Partendo dalla matrice originale e dall’idea di ri-caratterizzare un edificio divenuto anonimo, lo studio ha iniziato con una fase di strip out radicale. L’immobile è stato per prima cosa spogliato in tutto e per tutto degli elementi in legno, oltre che delle solette e di tutti i sottofondi, fino ad arrivare ai piedi di fondazione. A questo punto è stato realizzato un vespaio areato che permettesse di accogliere tutte le infrastrutture del reticolo idrico e dei sottoservizi. Sono quindi state staccate le pareti, lavate e stabilizzate. Le cuciture delle finestre sono state ordinatamente aperte.

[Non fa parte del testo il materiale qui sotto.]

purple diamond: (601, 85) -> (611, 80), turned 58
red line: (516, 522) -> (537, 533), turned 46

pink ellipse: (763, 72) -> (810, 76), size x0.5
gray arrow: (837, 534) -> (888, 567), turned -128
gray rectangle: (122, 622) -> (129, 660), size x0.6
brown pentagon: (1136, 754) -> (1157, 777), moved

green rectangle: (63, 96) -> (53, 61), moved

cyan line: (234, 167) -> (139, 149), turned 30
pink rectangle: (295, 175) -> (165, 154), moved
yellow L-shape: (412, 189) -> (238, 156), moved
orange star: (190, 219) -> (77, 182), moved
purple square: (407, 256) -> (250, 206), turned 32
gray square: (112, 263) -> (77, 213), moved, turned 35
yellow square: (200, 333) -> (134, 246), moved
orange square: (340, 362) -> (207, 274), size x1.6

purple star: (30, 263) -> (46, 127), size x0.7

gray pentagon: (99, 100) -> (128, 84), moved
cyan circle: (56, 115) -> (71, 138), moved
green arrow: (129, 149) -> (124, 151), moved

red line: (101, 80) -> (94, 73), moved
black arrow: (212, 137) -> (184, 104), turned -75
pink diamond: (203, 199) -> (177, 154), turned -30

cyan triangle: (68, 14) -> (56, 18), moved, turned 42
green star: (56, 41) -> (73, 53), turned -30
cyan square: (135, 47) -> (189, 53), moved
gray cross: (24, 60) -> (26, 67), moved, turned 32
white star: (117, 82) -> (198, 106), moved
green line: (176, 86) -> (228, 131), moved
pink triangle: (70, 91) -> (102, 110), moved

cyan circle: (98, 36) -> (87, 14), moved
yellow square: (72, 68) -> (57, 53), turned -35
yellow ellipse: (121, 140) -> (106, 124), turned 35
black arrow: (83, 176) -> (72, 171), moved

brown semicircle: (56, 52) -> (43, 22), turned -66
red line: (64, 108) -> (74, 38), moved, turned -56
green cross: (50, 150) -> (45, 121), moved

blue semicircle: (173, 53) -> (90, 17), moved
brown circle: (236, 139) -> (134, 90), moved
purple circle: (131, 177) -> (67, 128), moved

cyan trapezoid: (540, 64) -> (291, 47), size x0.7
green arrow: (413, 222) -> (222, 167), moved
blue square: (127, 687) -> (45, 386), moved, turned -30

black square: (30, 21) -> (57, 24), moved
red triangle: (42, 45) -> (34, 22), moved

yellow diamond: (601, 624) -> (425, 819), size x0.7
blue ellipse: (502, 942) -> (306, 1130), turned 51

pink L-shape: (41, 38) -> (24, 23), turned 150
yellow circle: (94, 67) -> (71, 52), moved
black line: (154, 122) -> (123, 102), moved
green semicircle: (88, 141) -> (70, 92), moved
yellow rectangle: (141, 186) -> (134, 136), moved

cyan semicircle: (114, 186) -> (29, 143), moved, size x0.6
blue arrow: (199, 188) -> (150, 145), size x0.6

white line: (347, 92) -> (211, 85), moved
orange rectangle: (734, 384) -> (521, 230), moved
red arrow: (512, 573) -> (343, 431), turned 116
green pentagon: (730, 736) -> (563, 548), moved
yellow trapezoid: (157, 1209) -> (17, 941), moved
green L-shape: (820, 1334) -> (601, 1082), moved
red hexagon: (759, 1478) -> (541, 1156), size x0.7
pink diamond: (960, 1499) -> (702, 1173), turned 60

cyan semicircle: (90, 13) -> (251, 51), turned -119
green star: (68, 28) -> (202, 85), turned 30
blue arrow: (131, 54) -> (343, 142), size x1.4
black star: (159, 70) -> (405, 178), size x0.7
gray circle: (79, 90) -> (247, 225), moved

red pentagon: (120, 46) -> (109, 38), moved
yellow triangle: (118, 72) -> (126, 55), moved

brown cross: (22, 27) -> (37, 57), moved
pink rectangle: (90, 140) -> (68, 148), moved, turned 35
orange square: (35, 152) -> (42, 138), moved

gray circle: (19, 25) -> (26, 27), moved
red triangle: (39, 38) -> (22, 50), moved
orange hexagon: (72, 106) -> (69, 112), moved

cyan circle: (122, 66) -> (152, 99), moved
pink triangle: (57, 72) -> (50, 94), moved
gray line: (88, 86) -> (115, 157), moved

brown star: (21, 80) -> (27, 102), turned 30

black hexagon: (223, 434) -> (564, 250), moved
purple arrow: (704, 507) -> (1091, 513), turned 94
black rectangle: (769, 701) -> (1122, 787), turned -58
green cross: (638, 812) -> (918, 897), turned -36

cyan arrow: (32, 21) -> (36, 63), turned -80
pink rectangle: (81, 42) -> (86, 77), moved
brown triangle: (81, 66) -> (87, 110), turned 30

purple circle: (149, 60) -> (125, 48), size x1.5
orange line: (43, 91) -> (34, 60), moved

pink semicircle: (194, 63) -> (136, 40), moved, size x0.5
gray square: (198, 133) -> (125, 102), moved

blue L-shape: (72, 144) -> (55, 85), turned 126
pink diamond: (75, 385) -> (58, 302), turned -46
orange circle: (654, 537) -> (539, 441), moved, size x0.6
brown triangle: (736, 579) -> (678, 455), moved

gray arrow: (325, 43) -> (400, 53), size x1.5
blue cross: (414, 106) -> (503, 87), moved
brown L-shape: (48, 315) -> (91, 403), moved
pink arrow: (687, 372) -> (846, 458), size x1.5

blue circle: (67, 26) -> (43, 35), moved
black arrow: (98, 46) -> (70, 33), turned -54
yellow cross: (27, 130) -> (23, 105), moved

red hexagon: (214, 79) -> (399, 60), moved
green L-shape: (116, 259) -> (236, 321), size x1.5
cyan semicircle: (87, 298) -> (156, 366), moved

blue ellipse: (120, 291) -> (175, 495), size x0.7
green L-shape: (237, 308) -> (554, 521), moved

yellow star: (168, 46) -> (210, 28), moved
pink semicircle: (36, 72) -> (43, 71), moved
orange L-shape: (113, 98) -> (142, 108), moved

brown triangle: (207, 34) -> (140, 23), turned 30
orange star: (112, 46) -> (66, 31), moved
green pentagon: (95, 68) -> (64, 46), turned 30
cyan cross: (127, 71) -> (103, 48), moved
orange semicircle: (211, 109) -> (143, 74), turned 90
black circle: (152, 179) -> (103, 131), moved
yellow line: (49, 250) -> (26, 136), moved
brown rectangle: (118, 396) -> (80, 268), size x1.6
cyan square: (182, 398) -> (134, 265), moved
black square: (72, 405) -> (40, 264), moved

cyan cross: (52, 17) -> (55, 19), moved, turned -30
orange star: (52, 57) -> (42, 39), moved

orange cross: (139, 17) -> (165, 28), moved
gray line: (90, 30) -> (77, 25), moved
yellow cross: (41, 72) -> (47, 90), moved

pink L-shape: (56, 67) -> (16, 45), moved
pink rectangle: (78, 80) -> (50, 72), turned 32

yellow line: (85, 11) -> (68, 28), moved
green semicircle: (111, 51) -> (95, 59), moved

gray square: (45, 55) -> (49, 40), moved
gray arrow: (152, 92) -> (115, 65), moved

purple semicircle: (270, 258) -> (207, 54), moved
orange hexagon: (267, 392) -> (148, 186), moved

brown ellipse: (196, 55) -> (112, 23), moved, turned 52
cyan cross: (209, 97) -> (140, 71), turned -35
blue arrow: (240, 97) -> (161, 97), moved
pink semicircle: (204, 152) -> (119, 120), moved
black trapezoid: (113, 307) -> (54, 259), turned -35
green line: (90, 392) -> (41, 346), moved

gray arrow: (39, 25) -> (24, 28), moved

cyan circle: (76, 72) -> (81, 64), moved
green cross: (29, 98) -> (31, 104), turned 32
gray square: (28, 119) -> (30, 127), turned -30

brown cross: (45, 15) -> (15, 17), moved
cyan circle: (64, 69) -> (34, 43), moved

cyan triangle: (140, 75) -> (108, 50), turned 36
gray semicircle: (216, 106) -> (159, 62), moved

Gli interventi di ricucitura sono stati effettuati mediante l’utilizzo dei mattoni del fabbricato stesso, poiché costituivano il telaio d’appoggio del vecchio tetto, anch’esso smontato e successivamente riutilizzato.
Laddove possibile sono stati conservati tutti gli intonaci originali, soprattutto al primo piano, cercando di intervenire nella maniera più delicata possibile, lavando e proteggendo i decori storici con smalti all’acqua trasparenti.
All’ultimo piano è stato recuperato anche il sottotetto attraverso un intervento piuttosto radicale, ovvero lo slittamento verso il basso d’incirca 60cm della soletta che divideva primo piano e sottotetto.
Modernità e restauro radicale, dunque, ma anche conservazione dei segni lasciati dal tempo, nel rispetto della storia del luogo.